Reviewed by: Loretta Hall
Title: How to Astronaut: An Insider’s Guide to Leaving Planet Earth
Author: Terry Virts
NSS Amazon link for this book
Publisher: Page Street Publishing
Date: September 15, 2020
Retail Price: $27.95/$21.95
How to Astronaut dishes out glimpses into everyday life in space in bite-size pieces. Each of the 51 chapters describes a type of experience Terry Virts encountered during his two space missions. One was a short, two-week expedition as space shuttle pilot of Endeavour in 2010 to install the famous Cupola on the International Space Station (ISS). The other was a nearly nine-month stay aboard the ISS in 2014-2015, during part of which he served as station commander. That time, he launched and returned on a Russian Soyuz spacecraft.
Virts is candid in recalling his experiences and emotions in space. For instance, his descriptions of getting ready for the shuttle launch are quite detailed. “The first step to suiting up in an ACES [NASA acronym for spacesuit] was to put on a MAG (NASA acronym for diaper). Yup, a diaper.” After a step-by-step account of putting the spacesuit on and traveling to the launch pad, Virts describes boarding the shuttle: “I crawled through the hatch in that bulky suit, disoriented from the shuttle being in a vertical position, 90 degrees different from what I was used to from training in Houston…. The actual strap-in was painful.
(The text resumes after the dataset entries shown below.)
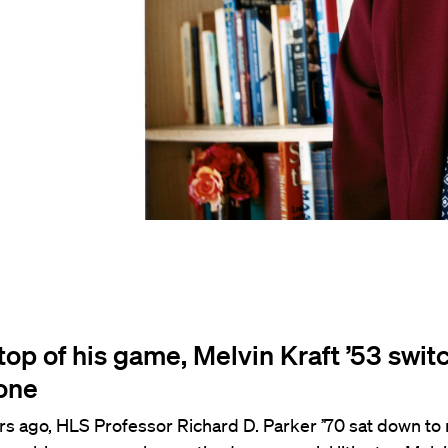
top of his game, Melvin Kraft ’53 swit
one
s ago, HLS Professor Richard D. Parker ’70 sat down to 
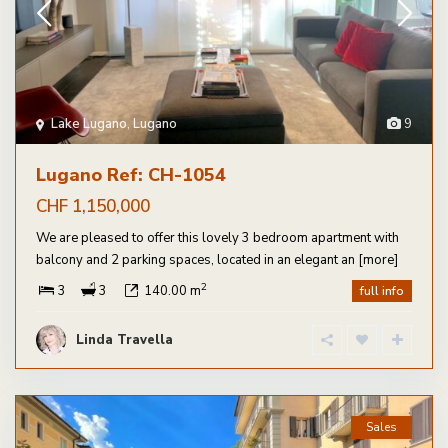
Lake Lugano
,
Lugano
9
Lugano Ref: CH-1054
CHF 1,150,000
We are pleased to offer this lovely 3 bedroom apartment with
balcony and 2 parking spaces, located in an elegant an
[more]
2
3
3
140.00 m
full info
Linda Travella
Sales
You had to wedge yourself into the seat, feet on the rudder pedals, trying not to step on or smash any critical switches or the control stick, all while overheating in a forty-pound spacesuit, with a parachute on your back…. The entire strap-in process took an hour.”
Don’t get the wrong idea. Virts isn’t complaining. He loves having been an astronaut with the opportunity of flying two missions. He just doesn’t pull any punches. That makes for fascinating reading, with the feeling that we are getting a true, unvarnished depiction of life in space.
One of the effects I hadn’t heard of before appears in the chapter titled “The Human Body Beyond Earth.” Virts writes, “I would occasionally tap my feet on a hard surface and … Zap! An electric, nerve-tingling sensation.” After returning to Earth, he asked a fellow astronaut, who was also a medical doctor, about that experience. He was told that the phenomenon was rare, but that one astronaut who had experienced it still has one numb leg, a few years after returning to Earth. Virts wonders, “How the heck did I spend a decade as an astronaut, talking to nearly everyone about their space experience, being trained as a Crew Medical Officer, working with NASA docs, and not hear about this?”
It is common knowledge that an astronaut’s body increases in length during spaceflight, as much as two inches, but returns to normal shortly after getting back on solid ground. Apparently, the intermittent sensation of Virts’s foot being asleep was caused by stretching of nerves, which elongated at a different rate than muscles.
Virts also had pleasant experiences too, especially visual ones. As an avid photographer, he found those particularly impressive. He describes the spectacular view from the pilot’s seat while his shuttle reentered the atmosphere in darkness: “At first there was a gentle pink glow, a brighter orange and then red, accompanied by a flashing white light above the overhead window…. The plasma was slowly swirling around, like eddies and currents on a pond. I reached up, pulled my hand out of my glove, and felt the window, which surprisingly wasn’t at all hot.”
How to Astronaut is easy to read, and its brief chapters make it convenient for making good use of short time windows. It contains a nice balance of nitty-gritty details of living in space and the emotional and intellectual analyses of the experiences. I highly recommend it.